The January 20th interest posted to our bank account yesterday 1/24. That was for December and the first part of January....
CBL says to expect the "big check" in the mail sometime in February....they can't say exactly what day.....
Luckily our state guaranty association is covering excess policy holders like us... so we are mighty grateful....
The normal coverage is up to 250 in Massachusetts but the board voted to cover folks up to 350 in this horrific criminal case...
Yay!! We will finally be made whole... if and when that check ever arrives..... next month..... ???
 
today CBL says your paper is not scanned in allow 6 to 8 weeks,
Although they did say if paperwork is not correct they will reach out, so to quote no news is good news
 
www.nolhga.com/globalbankers
this should be a required read before anyone buys an annuity
Very interesting . Many things i didn't know . So if you had the annuity since lets say 2014 and the seizure was 2019 i think it said . It seems you make 2.2% from 2014 to 2019 and 1.08% after 2019 till now . So basically no matter what you accumulated in the yrs before the seizure you make little of those returns . Any other gains you had are a claim against the bk estate. So the lesson here is you need to go with the the larger stronger co's . So in reality all these yrs with ones money tied up you basically get your principal back .Any account over $250k you'll get pennies on the dollar if anything above the $250k.
 
Very interesting . Many things i didn't know . So if you had the annuity since lets say 2014 and the seizure was 2019 i think it said . It seems you make 2.2% from 2014 to 2019 and 1.08% after 2019 till now . So basically no matter what you accumulated in the yrs before the seizure you make little of those returns . Any other gains you had are a claim against the bk estate. So the lesson here is you need to go with the the larger stronger co's . So in reality all these yrs with ones money tied up you basically get your principal back .Any account over $250k you'll get pennies on the dollar if anything above the $250k.

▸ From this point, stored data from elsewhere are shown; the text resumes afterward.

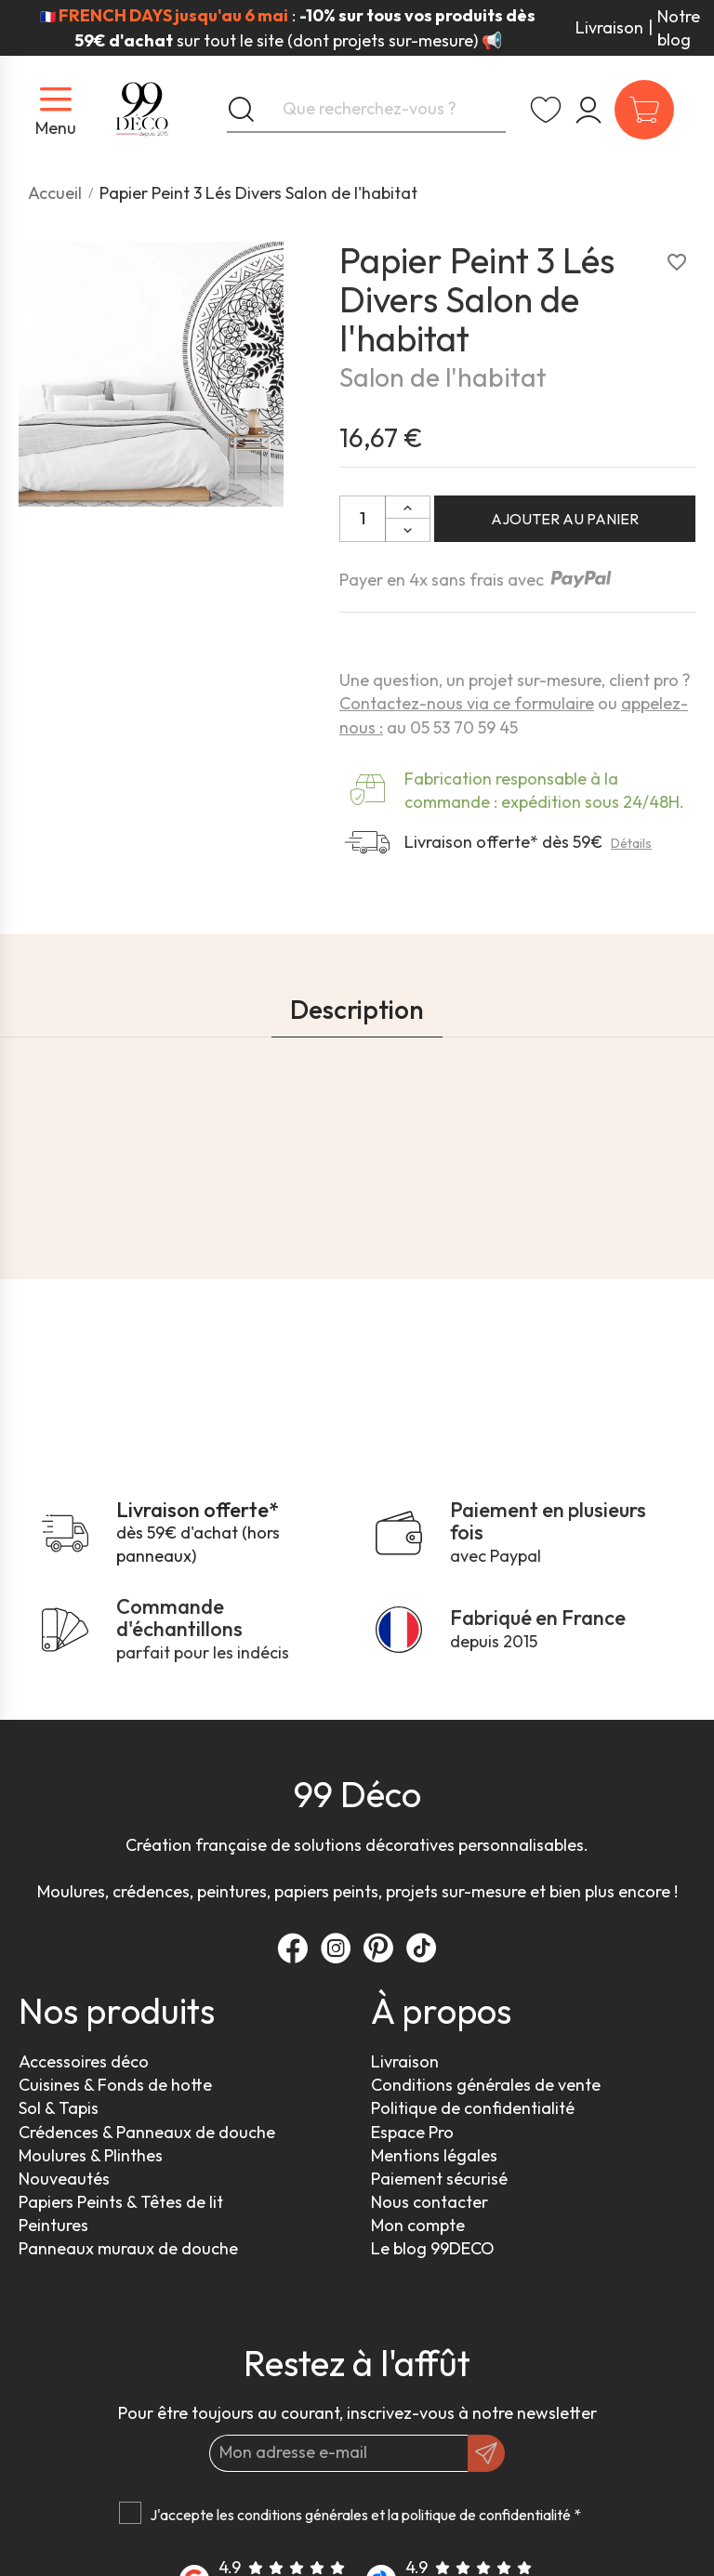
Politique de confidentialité (473, 2108)
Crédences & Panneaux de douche (147, 2132)
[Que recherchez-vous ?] (366, 109)
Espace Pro (412, 2132)
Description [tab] (357, 1009)
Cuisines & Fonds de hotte (115, 2084)
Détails (631, 843)
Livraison (609, 27)
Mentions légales (434, 2155)
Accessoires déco (84, 2061)
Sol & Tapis (59, 2108)
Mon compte (418, 2225)
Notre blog (678, 28)
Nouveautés (64, 2178)
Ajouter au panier (565, 518)
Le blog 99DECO (433, 2248)
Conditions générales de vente (486, 2084)
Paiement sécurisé (439, 2178)
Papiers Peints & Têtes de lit (121, 2202)
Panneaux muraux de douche (128, 2248)
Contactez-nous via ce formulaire (466, 703)
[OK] (486, 2453)
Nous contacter (429, 2202)
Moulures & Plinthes (91, 2155)
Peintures (53, 2225)
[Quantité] (362, 518)
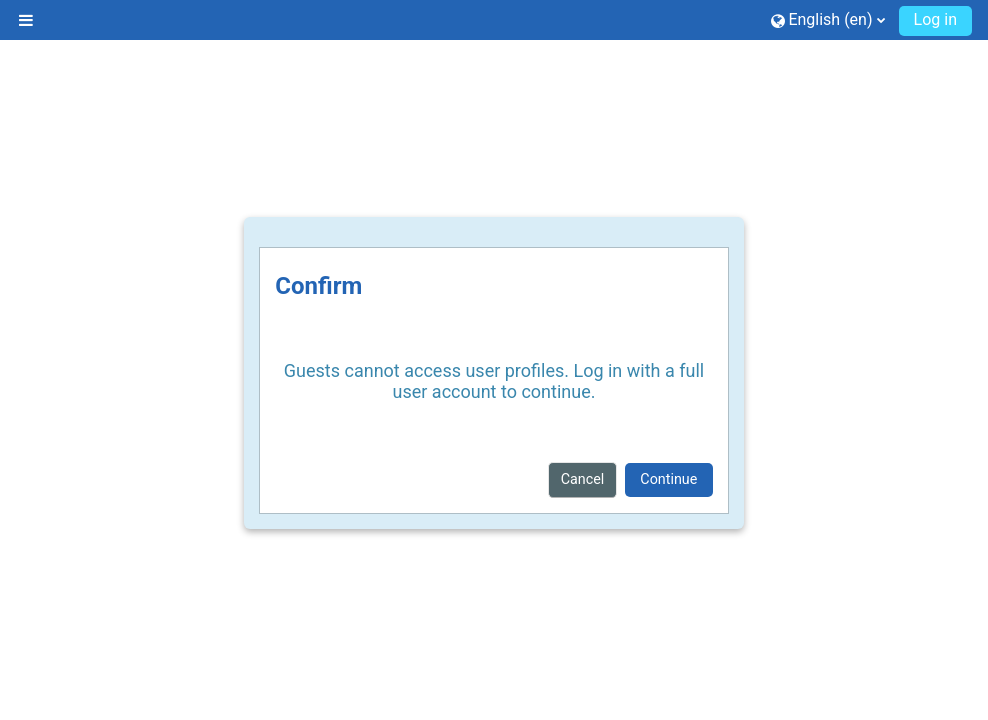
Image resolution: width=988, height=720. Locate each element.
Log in (935, 19)
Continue (668, 479)
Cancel (583, 479)
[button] (827, 19)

Maybe the lesson here is to avoid all insurance companies?
 
Maybe the lesson here is to avoid all insurance companies?
Yes and no . Example my 91 yr old day wanted to leave $200k to 7 grandkids. He locked in a 5 yr annuity at 5.4% about 15 months ago . The reason why he didn't want to pay income taxes on the interest as he's in the highest tax bracket . If he lives to 97 ish he'll probably just pay it out to the beneficiaries minus the tax he has to pay. He did with a very strong large company Symetra. Personally I'd never do an annuity
 
This 2.22% rate is a total rip off. In 2023 the 25% mandatory withdrawal cause a taxable event based on the contract rate, mine was 3.6%. Now they are going to reduce the interest rate for the 4 years before the rehabilitation date June 27, 2019, to 2.22% and after the rehabilitation date to 1.08%.
Even with all the time that has elapsed the interest actually earned on the policy will be less then the amount of interest I've already paid taxes on. It seems like some kind of adjustment on the 1099's needs to be made.